Here’s what the list says:

  1. 1.     除非十分必要,我希望尽量不要剖腹产 Unless absolutely necessary, I truly hope not to require a C-section *note on this: Do you know that the rate of C-sections for this hospital is between 50-60%? I am aghast. That’s the average rate in China in general, too.
  2. 2.     除非十分必要,外阴切开术我不要 Unless absolutely necessary, I don’t want to have an episiotomy.
  3. 3.     我想自由, 我不要一直躺着, 想走动,随便改变姿势 I want freedom, I don’t want to be always lying on my back. I want to be able to walk around and to change my position whenever I’d like.
  4. 4.     我不要任何痛药 (催产素)I don’t want any pain medication whatsoever (ocytocin/pitocin) *note on this: I put these hormone in brackets as well because I also want to avoid taking those. The doctor said that after the baby was born, they advise them to birth the placenta. I would be more agreeable as long as the baby wasn’t going to be affected.
  5. 5.     我不要一直有胎心监护在我的身上。 I don’t want to always have an Electronic Fetal Monitor on my body.
  6. 6.     我想呼吸和使劲吧孩子生出来,我不要任何方式把他/她拉出来. (产钳 / 胎头吸引术)I want to use breathing and my physical strength to birth the baby, I don’t want to you any tools to pull the baby out (forceps/suction).
  7. 7.     三分钟以后(不再抖动后)我希望我的丈夫可以剪段断脐带. After 3 minutes (when it’s no longer pulsing) I would like my husband to cut the umbilical cord.
  8. 8.     孩子一出生的时候我希望把他抱在我的胸前, 肌肤贴着肌肤。As soon as the baby is born, I would like the baby placed on my chest, skin to skin.
  9. 9.     我不要给孩子任何药,包括免疫。 I don’t want to give the baby any medicine, including immunization *note on this: In China, they immediately immunize your baby when it is born as a policy, without even asking the parents for permission!10.请在我面前给孩子进行检查和处理 Please do not take the baby away from me for any examination or treatment.

And those are just the initial points. I imagine that my final list may be twice this length and hopefully organized a little more logically into labour, delivery, and special circumstances. If I do require a cesarean, for instance, I’ll need to be clear on my desires for that experience. I have more Chinese homework to do!

When the doctor looked up from the list, she again smiled warmly and said that all of these issues were negotiable. She was concerned with not immunizing the child right away, but said she would respect our wishes. She also noted that we should make a copy of this list and keep it in our folder to then distribute to those in attendance so that everyone has the information in advance.

My biggest fear (and I expressed it right then and there in her office) was that all the work that I will have put into organizing, negotiating, making my desires known (etc) will be for naught when new people come into the picture. I’m concerned that, having never met me before and not feeling any attachment to the rationale in these requests, etc., they will undermine my authority. Worse yet, I am worried that my foreignness will be the source of the dismissal. It’s not uncommon to encounter prejudice for being a foreigner who “really doesn’t understand” [what is best for my child] because I’m not culturally or ethnically Chinese.

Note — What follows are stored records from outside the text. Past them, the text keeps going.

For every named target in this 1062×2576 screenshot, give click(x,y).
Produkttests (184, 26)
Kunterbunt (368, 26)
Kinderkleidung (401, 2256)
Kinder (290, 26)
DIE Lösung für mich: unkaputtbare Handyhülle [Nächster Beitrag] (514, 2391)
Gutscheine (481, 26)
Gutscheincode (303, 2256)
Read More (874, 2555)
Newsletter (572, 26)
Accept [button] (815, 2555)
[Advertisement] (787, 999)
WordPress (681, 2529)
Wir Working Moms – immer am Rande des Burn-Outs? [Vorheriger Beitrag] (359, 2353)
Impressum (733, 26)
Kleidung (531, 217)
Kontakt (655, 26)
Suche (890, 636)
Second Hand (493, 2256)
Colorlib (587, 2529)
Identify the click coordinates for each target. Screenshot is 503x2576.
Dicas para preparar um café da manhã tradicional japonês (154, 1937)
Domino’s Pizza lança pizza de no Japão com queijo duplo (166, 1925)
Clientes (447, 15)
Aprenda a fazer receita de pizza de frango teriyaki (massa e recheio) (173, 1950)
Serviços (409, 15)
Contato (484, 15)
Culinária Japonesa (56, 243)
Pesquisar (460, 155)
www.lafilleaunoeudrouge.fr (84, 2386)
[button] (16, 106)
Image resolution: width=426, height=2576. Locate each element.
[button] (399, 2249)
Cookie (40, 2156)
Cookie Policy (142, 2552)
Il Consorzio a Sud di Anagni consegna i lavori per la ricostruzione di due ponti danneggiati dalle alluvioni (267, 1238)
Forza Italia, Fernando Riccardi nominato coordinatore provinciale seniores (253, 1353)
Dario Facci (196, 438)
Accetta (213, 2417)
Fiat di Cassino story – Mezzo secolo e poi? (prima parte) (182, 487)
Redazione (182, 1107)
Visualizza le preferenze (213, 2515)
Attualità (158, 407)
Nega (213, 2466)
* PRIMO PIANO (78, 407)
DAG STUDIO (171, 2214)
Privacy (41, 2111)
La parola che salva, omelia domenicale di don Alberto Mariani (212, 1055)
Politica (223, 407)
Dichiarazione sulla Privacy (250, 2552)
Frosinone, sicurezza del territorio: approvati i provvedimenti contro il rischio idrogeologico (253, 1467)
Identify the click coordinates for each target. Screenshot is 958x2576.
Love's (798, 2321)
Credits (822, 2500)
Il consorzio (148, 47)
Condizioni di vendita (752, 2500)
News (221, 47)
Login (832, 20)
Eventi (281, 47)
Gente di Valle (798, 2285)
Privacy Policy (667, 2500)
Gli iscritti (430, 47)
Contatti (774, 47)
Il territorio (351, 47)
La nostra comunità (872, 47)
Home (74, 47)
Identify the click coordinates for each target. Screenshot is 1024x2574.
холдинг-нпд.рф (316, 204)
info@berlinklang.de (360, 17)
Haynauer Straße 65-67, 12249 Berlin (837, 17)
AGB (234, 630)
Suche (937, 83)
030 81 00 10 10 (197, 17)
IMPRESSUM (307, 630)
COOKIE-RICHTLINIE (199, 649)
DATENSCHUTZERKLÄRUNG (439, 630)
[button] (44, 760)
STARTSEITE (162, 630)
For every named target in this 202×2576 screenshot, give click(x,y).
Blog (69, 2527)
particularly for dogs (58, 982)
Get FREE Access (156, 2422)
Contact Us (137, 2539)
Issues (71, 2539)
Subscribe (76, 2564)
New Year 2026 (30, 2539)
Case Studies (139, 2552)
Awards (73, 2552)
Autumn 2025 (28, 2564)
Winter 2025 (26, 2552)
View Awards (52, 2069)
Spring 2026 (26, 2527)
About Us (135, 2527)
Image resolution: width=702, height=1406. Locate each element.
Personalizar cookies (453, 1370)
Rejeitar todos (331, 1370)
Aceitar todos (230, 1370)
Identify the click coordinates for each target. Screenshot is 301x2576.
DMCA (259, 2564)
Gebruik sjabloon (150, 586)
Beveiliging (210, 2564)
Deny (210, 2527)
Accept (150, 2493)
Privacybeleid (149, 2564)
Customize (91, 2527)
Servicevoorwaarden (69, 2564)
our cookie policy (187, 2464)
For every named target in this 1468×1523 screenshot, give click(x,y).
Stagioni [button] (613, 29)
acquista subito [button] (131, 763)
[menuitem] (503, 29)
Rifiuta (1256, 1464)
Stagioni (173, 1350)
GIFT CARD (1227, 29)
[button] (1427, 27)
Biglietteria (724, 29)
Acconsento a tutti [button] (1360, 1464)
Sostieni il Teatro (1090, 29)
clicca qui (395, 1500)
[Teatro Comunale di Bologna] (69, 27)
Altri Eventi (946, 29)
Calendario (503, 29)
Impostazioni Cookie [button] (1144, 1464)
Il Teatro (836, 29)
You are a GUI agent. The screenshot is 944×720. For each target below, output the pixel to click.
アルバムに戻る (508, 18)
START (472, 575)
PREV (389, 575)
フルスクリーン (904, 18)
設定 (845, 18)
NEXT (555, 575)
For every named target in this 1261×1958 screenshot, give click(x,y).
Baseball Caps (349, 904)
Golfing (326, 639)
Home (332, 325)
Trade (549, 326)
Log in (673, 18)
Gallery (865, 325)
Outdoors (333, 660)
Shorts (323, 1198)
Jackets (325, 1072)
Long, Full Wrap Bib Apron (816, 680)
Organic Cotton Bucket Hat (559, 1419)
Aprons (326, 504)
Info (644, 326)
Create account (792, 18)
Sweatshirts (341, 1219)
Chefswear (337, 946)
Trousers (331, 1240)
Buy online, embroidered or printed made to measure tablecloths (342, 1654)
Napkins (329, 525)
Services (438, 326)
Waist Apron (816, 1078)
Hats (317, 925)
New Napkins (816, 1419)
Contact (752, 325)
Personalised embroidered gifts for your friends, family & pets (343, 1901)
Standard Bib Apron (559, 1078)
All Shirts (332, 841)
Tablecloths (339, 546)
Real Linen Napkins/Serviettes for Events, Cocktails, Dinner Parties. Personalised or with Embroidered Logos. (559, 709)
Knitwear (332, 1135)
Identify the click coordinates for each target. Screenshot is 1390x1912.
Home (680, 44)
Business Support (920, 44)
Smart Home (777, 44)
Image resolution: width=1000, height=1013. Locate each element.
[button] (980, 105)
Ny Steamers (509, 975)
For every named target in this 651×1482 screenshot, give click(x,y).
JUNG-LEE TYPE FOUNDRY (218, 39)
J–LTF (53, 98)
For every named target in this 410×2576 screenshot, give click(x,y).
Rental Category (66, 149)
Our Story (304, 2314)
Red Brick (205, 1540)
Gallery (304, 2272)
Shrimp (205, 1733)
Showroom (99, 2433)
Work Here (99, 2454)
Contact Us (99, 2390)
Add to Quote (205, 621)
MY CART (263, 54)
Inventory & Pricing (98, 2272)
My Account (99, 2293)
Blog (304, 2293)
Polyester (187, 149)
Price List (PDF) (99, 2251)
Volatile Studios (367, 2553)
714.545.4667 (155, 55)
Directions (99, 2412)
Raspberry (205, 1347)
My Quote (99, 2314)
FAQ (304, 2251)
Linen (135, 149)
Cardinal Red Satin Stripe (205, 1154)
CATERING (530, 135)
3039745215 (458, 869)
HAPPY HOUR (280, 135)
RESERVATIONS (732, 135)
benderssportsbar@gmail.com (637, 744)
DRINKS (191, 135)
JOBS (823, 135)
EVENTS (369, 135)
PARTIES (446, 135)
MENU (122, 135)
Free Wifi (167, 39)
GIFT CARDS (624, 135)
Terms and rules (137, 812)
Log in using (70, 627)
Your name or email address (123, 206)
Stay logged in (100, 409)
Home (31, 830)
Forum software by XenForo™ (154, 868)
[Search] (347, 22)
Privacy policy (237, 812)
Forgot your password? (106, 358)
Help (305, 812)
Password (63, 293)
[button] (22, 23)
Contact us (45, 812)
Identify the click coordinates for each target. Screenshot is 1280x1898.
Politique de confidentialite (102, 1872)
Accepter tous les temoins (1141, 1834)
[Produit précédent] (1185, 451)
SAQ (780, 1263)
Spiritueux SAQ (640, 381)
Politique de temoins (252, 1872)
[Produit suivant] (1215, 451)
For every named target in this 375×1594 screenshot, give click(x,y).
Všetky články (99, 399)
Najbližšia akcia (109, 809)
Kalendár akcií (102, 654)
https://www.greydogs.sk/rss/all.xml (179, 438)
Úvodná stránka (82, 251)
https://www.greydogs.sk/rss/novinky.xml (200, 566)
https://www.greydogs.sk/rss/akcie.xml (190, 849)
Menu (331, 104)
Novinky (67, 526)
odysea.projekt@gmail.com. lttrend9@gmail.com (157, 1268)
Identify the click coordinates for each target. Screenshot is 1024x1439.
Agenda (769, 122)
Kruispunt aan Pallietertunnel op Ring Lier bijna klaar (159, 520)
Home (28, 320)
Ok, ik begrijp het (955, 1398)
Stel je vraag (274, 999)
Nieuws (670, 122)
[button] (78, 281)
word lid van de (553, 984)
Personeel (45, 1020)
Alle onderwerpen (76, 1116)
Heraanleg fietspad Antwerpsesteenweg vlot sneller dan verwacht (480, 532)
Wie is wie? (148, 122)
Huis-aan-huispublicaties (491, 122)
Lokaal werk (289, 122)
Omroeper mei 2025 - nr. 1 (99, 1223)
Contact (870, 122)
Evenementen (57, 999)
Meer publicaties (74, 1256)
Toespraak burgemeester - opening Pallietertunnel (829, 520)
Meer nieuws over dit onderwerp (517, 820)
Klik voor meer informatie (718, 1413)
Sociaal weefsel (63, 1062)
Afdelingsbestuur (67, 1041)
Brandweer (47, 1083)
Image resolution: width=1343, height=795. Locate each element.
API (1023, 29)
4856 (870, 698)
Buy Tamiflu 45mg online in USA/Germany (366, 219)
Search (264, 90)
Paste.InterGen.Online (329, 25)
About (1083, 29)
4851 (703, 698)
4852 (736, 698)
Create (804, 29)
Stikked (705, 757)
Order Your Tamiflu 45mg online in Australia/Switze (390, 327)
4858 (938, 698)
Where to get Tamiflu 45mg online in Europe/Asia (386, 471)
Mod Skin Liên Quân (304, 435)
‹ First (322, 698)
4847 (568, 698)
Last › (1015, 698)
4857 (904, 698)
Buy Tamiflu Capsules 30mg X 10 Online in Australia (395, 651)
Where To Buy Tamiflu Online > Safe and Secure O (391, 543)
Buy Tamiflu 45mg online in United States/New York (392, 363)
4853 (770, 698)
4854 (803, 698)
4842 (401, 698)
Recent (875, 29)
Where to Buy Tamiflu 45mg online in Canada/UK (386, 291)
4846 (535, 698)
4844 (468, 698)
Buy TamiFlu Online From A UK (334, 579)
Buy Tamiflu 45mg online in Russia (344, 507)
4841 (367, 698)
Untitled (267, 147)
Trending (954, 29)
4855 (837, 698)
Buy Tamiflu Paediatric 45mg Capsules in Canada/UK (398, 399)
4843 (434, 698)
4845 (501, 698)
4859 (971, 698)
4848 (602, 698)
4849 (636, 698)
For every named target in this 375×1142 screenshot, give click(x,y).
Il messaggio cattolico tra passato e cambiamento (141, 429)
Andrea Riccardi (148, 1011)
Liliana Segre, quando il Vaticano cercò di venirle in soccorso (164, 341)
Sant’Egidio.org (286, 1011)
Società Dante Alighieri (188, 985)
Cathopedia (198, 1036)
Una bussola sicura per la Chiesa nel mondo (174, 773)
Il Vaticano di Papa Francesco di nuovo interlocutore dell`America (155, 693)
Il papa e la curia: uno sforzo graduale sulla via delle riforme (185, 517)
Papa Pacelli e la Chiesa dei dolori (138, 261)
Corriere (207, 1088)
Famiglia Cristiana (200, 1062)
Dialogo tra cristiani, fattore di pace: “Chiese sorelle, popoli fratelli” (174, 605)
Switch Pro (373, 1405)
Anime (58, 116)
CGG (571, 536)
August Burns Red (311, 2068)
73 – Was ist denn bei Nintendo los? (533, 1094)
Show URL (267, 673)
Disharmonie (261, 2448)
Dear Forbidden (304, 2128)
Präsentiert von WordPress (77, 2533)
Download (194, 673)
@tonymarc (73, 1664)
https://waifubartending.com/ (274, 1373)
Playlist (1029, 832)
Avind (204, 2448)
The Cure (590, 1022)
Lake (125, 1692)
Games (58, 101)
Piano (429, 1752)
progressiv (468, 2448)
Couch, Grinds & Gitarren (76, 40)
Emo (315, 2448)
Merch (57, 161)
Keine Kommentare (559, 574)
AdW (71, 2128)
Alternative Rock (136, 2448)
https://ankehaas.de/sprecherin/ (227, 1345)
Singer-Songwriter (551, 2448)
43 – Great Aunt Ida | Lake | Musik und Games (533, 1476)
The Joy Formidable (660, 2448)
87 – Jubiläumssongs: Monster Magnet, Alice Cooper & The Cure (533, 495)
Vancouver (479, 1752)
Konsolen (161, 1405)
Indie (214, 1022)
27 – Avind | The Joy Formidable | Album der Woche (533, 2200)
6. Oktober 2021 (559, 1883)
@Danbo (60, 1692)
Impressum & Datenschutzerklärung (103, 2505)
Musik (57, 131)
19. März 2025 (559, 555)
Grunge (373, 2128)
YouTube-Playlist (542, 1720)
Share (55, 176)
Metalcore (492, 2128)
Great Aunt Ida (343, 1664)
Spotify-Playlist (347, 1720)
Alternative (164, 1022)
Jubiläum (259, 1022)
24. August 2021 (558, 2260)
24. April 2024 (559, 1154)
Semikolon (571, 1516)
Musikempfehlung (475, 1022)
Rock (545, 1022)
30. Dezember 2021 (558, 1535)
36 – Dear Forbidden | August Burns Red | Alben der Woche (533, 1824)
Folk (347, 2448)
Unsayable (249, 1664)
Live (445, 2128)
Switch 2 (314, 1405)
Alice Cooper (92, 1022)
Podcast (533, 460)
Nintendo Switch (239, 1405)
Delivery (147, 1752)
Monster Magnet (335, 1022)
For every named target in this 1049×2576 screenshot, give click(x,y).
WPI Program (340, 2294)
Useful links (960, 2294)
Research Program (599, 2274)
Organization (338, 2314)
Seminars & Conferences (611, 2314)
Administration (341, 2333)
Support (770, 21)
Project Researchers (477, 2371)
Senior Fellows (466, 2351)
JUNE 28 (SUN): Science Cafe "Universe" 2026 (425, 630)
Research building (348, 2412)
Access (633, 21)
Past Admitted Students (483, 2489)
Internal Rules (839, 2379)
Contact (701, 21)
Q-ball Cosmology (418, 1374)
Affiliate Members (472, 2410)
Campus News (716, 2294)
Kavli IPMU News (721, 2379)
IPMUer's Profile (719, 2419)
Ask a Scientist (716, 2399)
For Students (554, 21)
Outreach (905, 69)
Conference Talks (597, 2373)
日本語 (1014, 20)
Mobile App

The doctor again heard me clearly and just assured me that our “special” meeting with the midwife in advance of the labour would hopefully clear up any issues I might have. My doula, Nan, suggested that I photocopy a few of these lists in advance and then tape them to the outside of the door as well as hand them out in the early stages of labour. I like that plan! And it will be written in both languages, as well, so that everyone around me can understand it and reinforce the requests just by emphatically pointing to the item on the list. Myself included!

I thanked her as respectfully and sincerely as I could and told her how much I appreciated the time she had just taken with me. Her patience and her manner was consistently open and warm. I left the office feeling like a huge step had been taken without any incident. Phew.

And then I ate the banana in my bag with hungry relief.